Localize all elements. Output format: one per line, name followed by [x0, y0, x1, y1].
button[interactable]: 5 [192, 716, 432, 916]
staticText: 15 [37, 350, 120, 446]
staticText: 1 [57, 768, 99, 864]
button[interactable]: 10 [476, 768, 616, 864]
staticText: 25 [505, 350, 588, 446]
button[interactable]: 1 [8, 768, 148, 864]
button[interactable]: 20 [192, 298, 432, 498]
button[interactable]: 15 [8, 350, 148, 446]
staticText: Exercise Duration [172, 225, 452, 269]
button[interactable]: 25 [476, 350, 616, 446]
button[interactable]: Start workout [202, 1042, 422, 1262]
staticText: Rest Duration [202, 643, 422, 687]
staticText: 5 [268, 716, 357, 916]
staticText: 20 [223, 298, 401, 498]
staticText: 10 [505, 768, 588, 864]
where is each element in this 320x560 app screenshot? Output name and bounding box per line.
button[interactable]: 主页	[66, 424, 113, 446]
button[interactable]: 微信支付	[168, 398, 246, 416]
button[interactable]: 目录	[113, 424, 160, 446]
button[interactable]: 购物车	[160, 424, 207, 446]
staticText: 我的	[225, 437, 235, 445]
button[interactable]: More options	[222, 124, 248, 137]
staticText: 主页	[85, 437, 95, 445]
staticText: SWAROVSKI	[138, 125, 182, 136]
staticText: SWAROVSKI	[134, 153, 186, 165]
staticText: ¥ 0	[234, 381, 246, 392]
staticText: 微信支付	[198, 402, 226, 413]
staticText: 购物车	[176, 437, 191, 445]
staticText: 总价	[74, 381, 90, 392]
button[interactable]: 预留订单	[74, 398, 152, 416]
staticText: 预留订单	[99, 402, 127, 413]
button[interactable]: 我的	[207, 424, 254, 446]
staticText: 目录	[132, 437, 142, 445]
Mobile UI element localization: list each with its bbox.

○ ○ ○ ○ ○ ○ ○

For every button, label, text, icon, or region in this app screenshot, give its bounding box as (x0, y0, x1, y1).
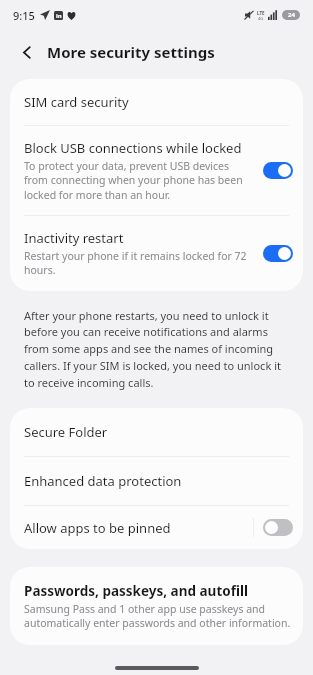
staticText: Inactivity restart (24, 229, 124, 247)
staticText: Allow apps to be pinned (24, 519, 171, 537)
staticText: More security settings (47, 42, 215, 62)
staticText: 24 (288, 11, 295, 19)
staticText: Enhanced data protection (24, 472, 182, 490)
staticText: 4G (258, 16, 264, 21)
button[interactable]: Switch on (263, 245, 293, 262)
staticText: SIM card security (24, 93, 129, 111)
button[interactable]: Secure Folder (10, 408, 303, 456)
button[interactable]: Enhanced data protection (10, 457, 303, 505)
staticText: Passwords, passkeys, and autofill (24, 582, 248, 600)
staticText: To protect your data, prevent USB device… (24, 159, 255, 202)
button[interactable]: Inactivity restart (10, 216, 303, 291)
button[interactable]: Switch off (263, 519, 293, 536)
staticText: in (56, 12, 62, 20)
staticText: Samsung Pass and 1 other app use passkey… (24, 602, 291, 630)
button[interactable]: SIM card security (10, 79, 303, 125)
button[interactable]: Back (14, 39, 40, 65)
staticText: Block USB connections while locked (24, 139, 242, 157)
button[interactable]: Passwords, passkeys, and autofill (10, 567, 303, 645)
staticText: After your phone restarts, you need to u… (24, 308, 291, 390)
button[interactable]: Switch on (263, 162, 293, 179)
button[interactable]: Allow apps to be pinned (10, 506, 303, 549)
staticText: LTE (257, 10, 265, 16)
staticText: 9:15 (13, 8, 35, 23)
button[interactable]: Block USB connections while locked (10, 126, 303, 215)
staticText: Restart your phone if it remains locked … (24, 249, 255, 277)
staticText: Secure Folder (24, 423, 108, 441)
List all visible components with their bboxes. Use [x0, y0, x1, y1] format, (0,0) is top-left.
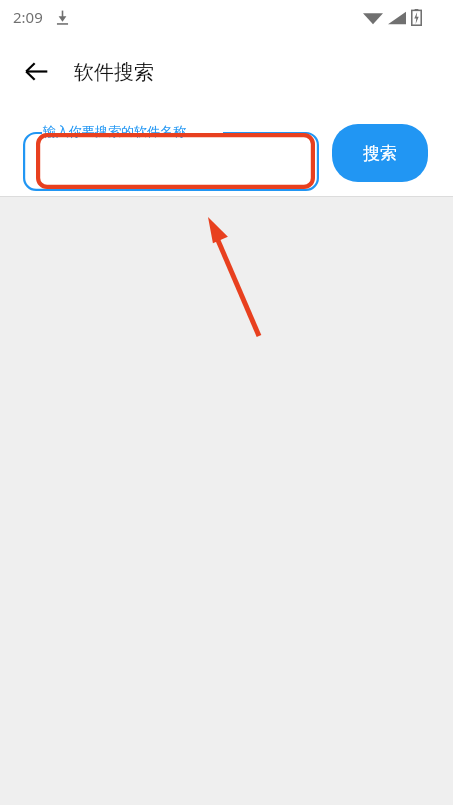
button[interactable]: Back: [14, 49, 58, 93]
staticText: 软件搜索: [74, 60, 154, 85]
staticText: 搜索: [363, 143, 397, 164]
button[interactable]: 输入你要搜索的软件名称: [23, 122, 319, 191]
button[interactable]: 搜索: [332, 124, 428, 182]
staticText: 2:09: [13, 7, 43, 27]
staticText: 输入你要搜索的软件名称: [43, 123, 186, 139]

○ ○ ○ ○ ○ ○ ○

Required action: The required answer is each line of the entries containing the string "Block".

Answer below:
staticText: Block USB connections while locked (24, 139, 242, 157)
button[interactable]: Block USB connections while locked (10, 126, 303, 215)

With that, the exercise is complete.